→ **What you should do**
Each entry has to be printed again exactly.
::::::::::


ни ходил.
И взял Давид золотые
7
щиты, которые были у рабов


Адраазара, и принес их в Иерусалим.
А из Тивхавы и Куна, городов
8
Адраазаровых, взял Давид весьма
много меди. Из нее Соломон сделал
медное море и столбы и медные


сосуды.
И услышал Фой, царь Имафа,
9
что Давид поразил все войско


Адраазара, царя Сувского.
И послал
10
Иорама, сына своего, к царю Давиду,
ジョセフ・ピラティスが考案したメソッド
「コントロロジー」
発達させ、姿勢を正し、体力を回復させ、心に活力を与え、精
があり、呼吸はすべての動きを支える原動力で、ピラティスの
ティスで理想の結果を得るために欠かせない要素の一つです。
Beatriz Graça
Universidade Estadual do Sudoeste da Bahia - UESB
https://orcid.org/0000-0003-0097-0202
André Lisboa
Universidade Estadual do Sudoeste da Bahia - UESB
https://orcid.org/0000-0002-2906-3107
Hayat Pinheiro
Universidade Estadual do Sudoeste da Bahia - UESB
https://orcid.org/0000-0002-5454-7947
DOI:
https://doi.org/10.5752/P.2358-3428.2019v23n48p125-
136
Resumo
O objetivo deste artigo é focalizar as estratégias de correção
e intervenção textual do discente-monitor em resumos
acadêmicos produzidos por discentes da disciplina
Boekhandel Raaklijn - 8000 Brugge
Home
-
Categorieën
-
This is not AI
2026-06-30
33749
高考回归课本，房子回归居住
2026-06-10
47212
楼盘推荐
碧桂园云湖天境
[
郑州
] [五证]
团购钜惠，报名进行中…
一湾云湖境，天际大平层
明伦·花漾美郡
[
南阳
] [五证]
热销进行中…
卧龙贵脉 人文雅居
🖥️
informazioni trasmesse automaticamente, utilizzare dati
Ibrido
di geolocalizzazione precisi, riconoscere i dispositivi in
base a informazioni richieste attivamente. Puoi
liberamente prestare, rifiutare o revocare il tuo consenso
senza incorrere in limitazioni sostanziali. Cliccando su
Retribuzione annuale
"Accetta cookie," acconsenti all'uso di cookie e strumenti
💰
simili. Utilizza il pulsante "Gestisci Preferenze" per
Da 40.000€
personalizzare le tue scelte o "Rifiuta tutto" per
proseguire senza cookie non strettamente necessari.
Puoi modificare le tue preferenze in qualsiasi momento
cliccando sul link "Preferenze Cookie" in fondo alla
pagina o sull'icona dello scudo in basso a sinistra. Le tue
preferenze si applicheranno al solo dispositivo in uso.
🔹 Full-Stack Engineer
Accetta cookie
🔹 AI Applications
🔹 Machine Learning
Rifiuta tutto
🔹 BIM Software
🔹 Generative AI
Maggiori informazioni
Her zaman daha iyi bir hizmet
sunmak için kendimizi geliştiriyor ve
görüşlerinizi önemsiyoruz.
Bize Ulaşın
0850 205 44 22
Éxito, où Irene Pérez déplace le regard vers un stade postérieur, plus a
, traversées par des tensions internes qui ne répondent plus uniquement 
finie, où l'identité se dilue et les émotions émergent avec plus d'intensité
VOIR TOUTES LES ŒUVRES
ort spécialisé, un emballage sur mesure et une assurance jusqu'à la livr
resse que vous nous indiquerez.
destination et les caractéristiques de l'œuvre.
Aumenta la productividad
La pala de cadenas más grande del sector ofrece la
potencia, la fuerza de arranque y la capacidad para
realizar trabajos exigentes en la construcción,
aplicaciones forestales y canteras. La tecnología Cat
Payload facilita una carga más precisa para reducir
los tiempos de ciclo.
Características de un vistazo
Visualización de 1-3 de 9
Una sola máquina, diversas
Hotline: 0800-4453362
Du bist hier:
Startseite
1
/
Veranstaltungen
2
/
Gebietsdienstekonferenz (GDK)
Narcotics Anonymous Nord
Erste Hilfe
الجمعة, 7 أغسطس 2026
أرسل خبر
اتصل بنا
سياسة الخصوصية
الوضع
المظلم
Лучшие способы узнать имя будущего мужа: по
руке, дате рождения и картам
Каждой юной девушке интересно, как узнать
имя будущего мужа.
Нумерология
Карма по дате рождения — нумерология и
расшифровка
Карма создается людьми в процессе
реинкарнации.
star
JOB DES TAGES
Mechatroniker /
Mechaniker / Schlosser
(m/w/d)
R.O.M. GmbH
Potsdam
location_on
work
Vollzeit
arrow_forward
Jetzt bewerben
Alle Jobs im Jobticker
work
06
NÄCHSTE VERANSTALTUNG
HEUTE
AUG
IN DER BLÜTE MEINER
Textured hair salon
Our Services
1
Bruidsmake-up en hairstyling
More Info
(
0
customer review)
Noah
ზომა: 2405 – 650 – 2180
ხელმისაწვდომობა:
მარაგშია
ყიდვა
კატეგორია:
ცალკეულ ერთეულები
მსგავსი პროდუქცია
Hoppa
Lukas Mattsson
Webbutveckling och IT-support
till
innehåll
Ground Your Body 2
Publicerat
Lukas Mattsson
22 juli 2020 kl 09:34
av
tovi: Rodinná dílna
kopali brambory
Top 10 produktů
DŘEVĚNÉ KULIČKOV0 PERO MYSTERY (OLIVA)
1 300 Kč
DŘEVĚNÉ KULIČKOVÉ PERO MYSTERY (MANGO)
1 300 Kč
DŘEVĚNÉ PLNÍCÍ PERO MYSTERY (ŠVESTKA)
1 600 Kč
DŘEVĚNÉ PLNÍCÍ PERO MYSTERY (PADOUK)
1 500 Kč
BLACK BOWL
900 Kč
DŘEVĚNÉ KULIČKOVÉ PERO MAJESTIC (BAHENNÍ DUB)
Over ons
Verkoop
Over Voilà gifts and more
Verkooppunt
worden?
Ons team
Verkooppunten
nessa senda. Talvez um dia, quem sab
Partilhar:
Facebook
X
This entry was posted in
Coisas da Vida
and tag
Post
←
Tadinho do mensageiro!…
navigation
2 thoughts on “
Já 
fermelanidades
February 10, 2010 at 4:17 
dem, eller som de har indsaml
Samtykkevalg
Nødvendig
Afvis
::::::::::
→ **Exercise answer**


ни ходил.
И взял Давид золотые
7
щиты, которые были у рабов


Адраазара, и принес их в Иерусалим.
А из Тивхавы и Куна, городов
8
Адраазаровых, взял Давид весьма
много меди. Из нее Соломон сделал
медное море и столбы и медные


сосуды.
И услышал Фой, царь Имафа,
9
что Давид поразил все войско


Адраазара, царя Сувского.
И послал
10
Иорама, сына своего, к царю Давиду,
ジョセフ・ピラティスが考案したメソッド
「コントロロジー」
発達させ、姿勢を正し、体力を回復させ、心に活力を与え、精
があり、呼吸はすべての動きを支える原動力で、ピラティスの
ティスで理想の結果を得るために欠かせない要素の一つです。
Beatriz Graça
Universidade Estadual do Sudoeste da Bahia - UESB
https://orcid.org/0000-0003-0097-0202
André Lisboa
Universidade Estadual do Sudoeste da Bahia - UESB
https://orcid.org/0000-0002-2906-3107
Hayat Pinheiro
Universidade Estadual do Sudoeste da Bahia - UESB
https://orcid.org/0000-0002-5454-7947
DOI:
https://doi.org/10.5752/P.2358-3428.2019v23n48p125-
136
Resumo
O objetivo deste artigo é focalizar as estratégias de correção
e intervenção textual do discente-monitor em resumos
acadêmicos produzidos por discentes da disciplina
Boekhandel Raaklijn - 8000 Brugge
Home
-
Categorieën
-
This is not AI
2026-06-30
33749
高考回归课本，房子回归居住
2026-06-10
47212
楼盘推荐
碧桂园云湖天境
[
郑州
] [五证]
团购钜惠，报名进行中…
一湾云湖境，天际大平层
明伦·花漾美郡
[
南阳
] [五证]
热销进行中…
卧龙贵脉 人文雅居
🖥️
informazioni trasmesse automaticamente, utilizzare dati
Ibrido
di geolocalizzazione precisi, riconoscere i dispositivi in
base a informazioni richieste attivamente. Puoi
liberamente prestare, rifiutare o revocare il tuo consenso
senza incorrere in limitazioni sostanziali. Cliccando su
Retribuzione annuale
"Accetta cookie," acconsenti all'uso di cookie e strumenti
💰
simili. Utilizza il pulsante "Gestisci Preferenze" per
Da 40.000€
personalizzare le tue scelte o "Rifiuta tutto" per
proseguire senza cookie non strettamente necessari.
Puoi modificare le tue preferenze in qualsiasi momento
cliccando sul link "Preferenze Cookie" in fondo alla
pagina o sull'icona dello scudo in basso a sinistra. Le tue
preferenze si applicheranno al solo dispositivo in uso.
🔹 Full-Stack Engineer
Accetta cookie
🔹 AI Applications
🔹 Machine Learning
Rifiuta tutto
🔹 BIM Software
🔹 Generative AI
Maggiori informazioni
Her zaman daha iyi bir hizmet
sunmak için kendimizi geliştiriyor ve
görüşlerinizi önemsiyoruz.
Bize Ulaşın
0850 205 44 22
Éxito, où Irene Pérez déplace le regard vers un stade postérieur, plus a
, traversées par des tensions internes qui ne répondent plus uniquement 
finie, où l'identité se dilue et les émotions émergent avec plus d'intensité
VOIR TOUTES LES ŒUVRES
ort spécialisé, un emballage sur mesure et une assurance jusqu'à la livr
resse que vous nous indiquerez.
destination et les caractéristiques de l'œuvre.
Aumenta la productividad
La pala de cadenas más grande del sector ofrece la
potencia, la fuerza de arranque y la capacidad para
realizar trabajos exigentes en la construcción,
aplicaciones forestales y canteras. La tecnología Cat
Payload facilita una carga más precisa para reducir
los tiempos de ciclo.
Características de un vistazo
Visualización de 1-3 de 9
Una sola máquina, diversas
Hotline: 0800-4453362
Du bist hier:
Startseite
1
/
Veranstaltungen
2
/
Gebietsdienstekonferenz (GDK)
Narcotics Anonymous Nord
Erste Hilfe
الجمعة, 7 أغسطس 2026
أرسل خبر
اتصل بنا
سياسة الخصوصية
الوضع
المظلم
Лучшие способы узнать имя будущего мужа: по
руке, дате рождения и картам
Каждой юной девушке интересно, как узнать
имя будущего мужа.
Нумерология
Карма по дате рождения — нумерология и
расшифровка
Карма создается людьми в процессе
реинкарнации.
star
JOB DES TAGES
Mechatroniker /
Mechaniker / Schlosser
(m/w/d)
R.O.M. GmbH
Potsdam
location_on
work
Vollzeit
arrow_forward
Jetzt bewerben
Alle Jobs im Jobticker
work
06
NÄCHSTE VERANSTALTUNG
HEUTE
AUG
IN DER BLÜTE MEINER
Textured hair salon
Our Services
1
Bruidsmake-up en hairstyling
More Info
(
0
customer review)
Noah
ზომა: 2405 – 650 – 2180
ხელმისაწვდომობა:
მარაგშია
ყიდვა
კატეგორია:
ცალკეულ ერთეულები
მსგავსი პროდუქცია
Hoppa
Lukas Mattsson
Webbutveckling och IT-support
till
innehåll
Ground Your Body 2
Publicerat
Lukas Mattsson
22 juli 2020 kl 09:34
av
tovi: Rodinná dílna
kopali brambory
Top 10 produktů
DŘEVĚNÉ KULIČKOV0 PERO MYSTERY (OLIVA)
1 300 Kč
DŘEVĚNÉ KULIČKOVÉ PERO MYSTERY (MANGO)
1 300 Kč
DŘEVĚNÉ PLNÍCÍ PERO MYSTERY (ŠVESTKA)
1 600 Kč
DŘEVĚNÉ PLNÍCÍ PERO MYSTERY (PADOUK)
1 500 Kč
BLACK BOWL
900 Kč
DŘEVĚNÉ KULIČKOVÉ PERO MAJESTIC (BAHENNÍ DUB)
Over ons
Verkoop
Over Voilà gifts and more
Verkooppunt
worden?
Ons team
Verkooppunten
nessa senda. Talvez um dia, quem sab
Partilhar:
Facebook
X
This entry was posted in
Coisas da Vida
and tag
Post
←
Tadinho do mensageiro!…
navigation
2 thoughts on “
Já 
fermelanidades
February 10, 2010 at 4:17 
dem, eller som de har indsaml
Samtykkevalg
Nødvendig
Afvis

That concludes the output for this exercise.